# Hard drive and DVD drive on same IDE cable.



## Hoehaver (Jul 21, 2008)

what is the correct way to do this? i have a sata drive which my OS is on. then i only have one ide slot on my mother board. i have a 200 gig hard drive with All my information on it. 
i was just wondering. what is the proper way to hook a hard drive and dvd drive to the same ide cable. which one should be the slave?


----------



## manic (Aug 2, 2005)

It doesnt matter. The cdrom drive will slow the hdd down to its speed
no matter what., which is ata33. Ata33 is probably the wrong term,
but its the only way I can explain it.
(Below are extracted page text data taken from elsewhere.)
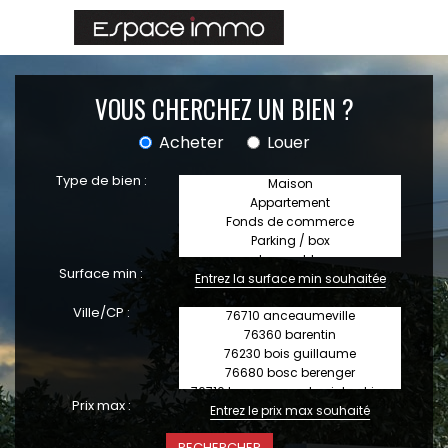
VOUS CHERCHEZ UN BIEN ?
Acheter
Louer
Type de bien :
Surface min :
Ville/CP :
Prix max :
The fastest thing on a ide chain
can only go as fast as the slowest one, if that makes any sense to 
you. With sata being the way of the future for drives this problem 
occurs more often than not. That combo will be ok for storage, but
dont expect great speed outta that hdd. If you want the speed back
get a sata cd/dvd drive and put the hdd by itself on the cable.


----------



## Houndog777 (May 17, 2007)

Hi, have you thought of an IDE to SATA adapter? Saves you having a hard drive and optical drive on the one cable.
Here's an example.....
http://www.amazon.co.uk/IDE-SATA-Bi-Directional-Adapter/dp/B000YSMBSW


----------



## manic (Aug 2, 2005)

Do those things actually work? I tried one once, no joy at all.
Maybe I got a bad one, Ive been turned off by them since.


----------



## Houndog777 (May 17, 2007)

Hi, I've only tried the one and it worked.
Saying that, I would'nt want one on my own system. I'd rather invest in a SATA DVD Drive.


----------